Tuesday, October 7, 2008

The Last Kiss

2/4 stars

This is the second film I've seen starring Zach Braff, and surprisingly is far inferior to his earlier work, 2004's Garden State. In that movie, Braff was writer, director and lead, and the result was a middling and formulaic "indie" genre film that seemed to confirm his status as a novice. I would have thought that a different director and a script by eminent writer Paul Haggis would be an improvement. Unfortunately for Braff fans and non-fans alike, this is not the case.

Like Garden State, this is an attempt at an introspective film that comes off as melodramatic due to a lack of veracity. Braff plays Michael, who is in a happy relationship but is bombarded (along with the audience) by images of couples who are unhappy more due to incivility than misunderstanding (as if happy couples ought to be worried by this). When he meets Kim (Rachel Bilson) the two of them have an affair seemingly because he is too passive to avoid it. The film attempts to remind us of the idea that new romances always seem more appealing than familiar ones at first, but is far too heavy-handed in doing so: the interior of each established relationship we see is hellish, whereas the escape represented by Kim crosses the line from idealistic into adolescent fantasy. The power of the film is in the sexual release that her character represents, but the film confuses it for an emotional one. I'm as big a fan of graphic sex and foul language as anyone, but I've never seen a film where they seem more obligatory than in The Last Kiss.
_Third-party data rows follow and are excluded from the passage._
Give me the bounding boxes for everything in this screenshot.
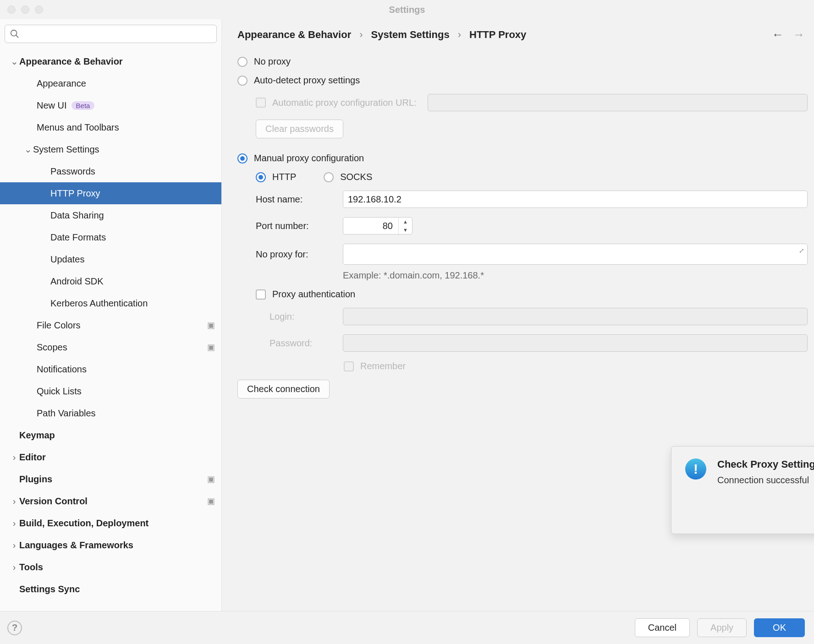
no-proxy-option[interactable]: No proxy: [237, 56, 808, 67]
settings-sidebar: ⌄Appearance & Behavior Appearance New UI…: [0, 19, 222, 611]
http-proxy-form: No proxy Auto-detect proxy settings Auto…: [237, 42, 808, 407]
chevron-right-icon: ›: [9, 518, 19, 528]
expand-icon[interactable]: ⤢: [799, 247, 804, 254]
sidebar-item-scopes[interactable]: Scopes▣: [0, 336, 221, 358]
sidebar-item-build-execution[interactable]: ›Build, Execution, Deployment: [0, 512, 221, 534]
sidebar-item-quick-lists[interactable]: Quick Lists: [0, 380, 221, 402]
sidebar-item-notifications[interactable]: Notifications: [0, 358, 221, 380]
port-input[interactable]: 80 ▲▼: [343, 217, 412, 235]
host-input[interactable]: 192.168.10.2: [343, 191, 808, 208]
search-input[interactable]: [5, 25, 217, 43]
sidebar-item-data-sharing[interactable]: Data Sharing: [0, 204, 221, 226]
forward-button[interactable]: →: [793, 27, 805, 42]
breadcrumb-segment[interactable]: System Settings: [371, 29, 450, 41]
search-icon: [10, 29, 20, 39]
sidebar-item-appearance[interactable]: Appearance: [0, 72, 221, 94]
sidebar-item-updates[interactable]: Updates: [0, 248, 221, 270]
sidebar-item-tools[interactable]: ›Tools: [0, 556, 221, 578]
sidebar-item-file-colors[interactable]: File Colors▣: [0, 314, 221, 336]
popup-title: Check Proxy Settings: [717, 458, 814, 470]
breadcrumb-segment: HTTP Proxy: [469, 29, 526, 41]
settings-scope-icon: ▣: [207, 475, 215, 483]
settings-scope-icon: ▣: [207, 321, 215, 329]
radio-icon: [256, 172, 266, 182]
sidebar-item-passwords[interactable]: Passwords: [0, 160, 221, 182]
sidebar-item-settings-sync[interactable]: Settings Sync: [0, 578, 221, 600]
svg-line-1: [16, 35, 19, 38]
sidebar-item-editor[interactable]: ›Editor: [0, 446, 221, 468]
manual-proxy-option[interactable]: Manual proxy configuration: [237, 153, 808, 164]
settings-window: Settings ⌄Appearance & Behavior Appearan…: [0, 0, 814, 644]
radio-icon: [237, 153, 248, 164]
radio-icon: [324, 172, 334, 182]
cancel-button[interactable]: Cancel: [635, 618, 690, 637]
sidebar-item-appearance-behavior[interactable]: ⌄Appearance & Behavior: [0, 50, 221, 72]
chevron-right-icon: ›: [9, 540, 19, 550]
clear-passwords-button[interactable]: Clear passwords: [256, 120, 343, 138]
info-icon: !: [685, 458, 706, 480]
dialog-footer: ? Cancel Apply OK: [0, 611, 814, 644]
chevron-right-icon: ›: [458, 29, 461, 41]
sidebar-item-system-settings[interactable]: ⌄System Settings: [0, 138, 221, 160]
chevron-down-icon: ⌄: [23, 145, 33, 154]
titlebar: Settings: [0, 0, 814, 19]
remember-checkbox: Remember: [344, 361, 808, 371]
password-input: [343, 334, 808, 352]
sidebar-item-kerberos[interactable]: Kerberos Authentication: [0, 292, 221, 314]
host-label: Host name:: [256, 194, 343, 205]
chevron-right-icon: ›: [9, 497, 19, 506]
sidebar-item-android-sdk[interactable]: Android SDK: [0, 270, 221, 292]
sidebar-item-http-proxy[interactable]: HTTP Proxy: [0, 182, 221, 204]
auto-url-label: Automatic proxy configuration URL:: [272, 98, 417, 108]
radio-icon: [237, 76, 248, 86]
password-label: Password:: [270, 338, 343, 349]
login-label: Login:: [270, 311, 343, 322]
apply-button[interactable]: Apply: [697, 618, 747, 637]
ok-button[interactable]: OK: [754, 618, 805, 637]
auto-url-input: [428, 94, 808, 111]
proxy-auth-checkbox[interactable]: Proxy authentication: [256, 289, 808, 300]
checkbox-icon: [344, 361, 354, 371]
back-button[interactable]: ←: [772, 27, 784, 42]
settings-content: Appearance & Behavior › System Settings …: [222, 19, 814, 611]
check-proxy-popup: ! Check Proxy Settings Connection succes…: [671, 446, 814, 534]
help-button[interactable]: ?: [7, 621, 22, 635]
checkbox-icon: [256, 289, 266, 300]
popup-message: Connection successful: [717, 475, 814, 486]
port-label: Port number:: [256, 221, 343, 231]
sidebar-item-path-variables[interactable]: Path Variables: [0, 402, 221, 424]
breadcrumb: Appearance & Behavior › System Settings …: [237, 27, 808, 42]
beta-badge: Beta: [72, 101, 95, 110]
chevron-down-icon: ⌄: [9, 57, 19, 66]
svg-point-0: [11, 30, 17, 36]
sidebar-item-languages-frameworks[interactable]: ›Languages & Frameworks: [0, 534, 221, 556]
settings-scope-icon: ▣: [207, 343, 215, 351]
breadcrumb-segment[interactable]: Appearance & Behavior: [237, 29, 351, 41]
sidebar-item-plugins[interactable]: Plugins▣: [0, 468, 221, 490]
chevron-right-icon: ›: [359, 29, 363, 41]
chevron-right-icon: ›: [9, 562, 19, 572]
example-hint: Example: *.domain.com, 192.168.*: [343, 270, 808, 281]
stepper-icon[interactable]: ▲▼: [398, 218, 412, 234]
sidebar-item-version-control[interactable]: ›Version Control▣: [0, 490, 221, 512]
checkbox-icon: [256, 98, 266, 108]
window-title: Settings: [0, 5, 814, 15]
settings-tree: ⌄Appearance & Behavior Appearance New UI…: [0, 49, 221, 611]
sidebar-item-keymap[interactable]: Keymap: [0, 424, 221, 446]
no-proxy-for-input[interactable]: ⤢: [343, 244, 808, 265]
check-connection-button[interactable]: Check connection: [237, 380, 330, 398]
no-proxy-for-label: No proxy for:: [256, 249, 343, 260]
sidebar-item-menus-toolbars[interactable]: Menus and Toolbars: [0, 116, 221, 138]
auto-detect-option[interactable]: Auto-detect proxy settings: [237, 75, 808, 86]
login-input: [343, 308, 808, 325]
chevron-right-icon: ›: [9, 453, 19, 462]
settings-scope-icon: ▣: [207, 497, 215, 505]
radio-icon: [237, 57, 248, 67]
sidebar-item-new-ui[interactable]: New UIBeta: [0, 94, 221, 116]
socks-protocol-option[interactable]: SOCKS: [324, 172, 372, 182]
search-field[interactable]: [22, 29, 212, 39]
sidebar-item-date-formats[interactable]: Date Formats: [0, 226, 221, 248]
http-protocol-option[interactable]: HTTP: [256, 172, 296, 182]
The real shame here is all the wasted talent. Braff and Bilson both have strong TV backgrounds, Tom Wilkinson and Blythe Danner are established veterans, and Casey Affleck has been highly acclaimed for his recent work in The Assassination of Jesse James by the Coward Robert Ford and Gone Baby Gone. Here they all read dialogue that insults them as actors, the worst I've ever seen from Paul Haggis. The soundtrack is good, but seems designed more to impress music geeks than to function as a part of the film (speaking as a music geek, we hate that) and in fact often clashes with the scenes where it is used. There is a shameless scene late in the film where Kim presents a mix cd in an attempt to impress Michael, and in that moment becomes a figure of foolishness and emotional immaturity. Braff designed this soundtrack (as he did the one for Garden State) in an attempt to impress a music savvy audience. What then, are we to think of him?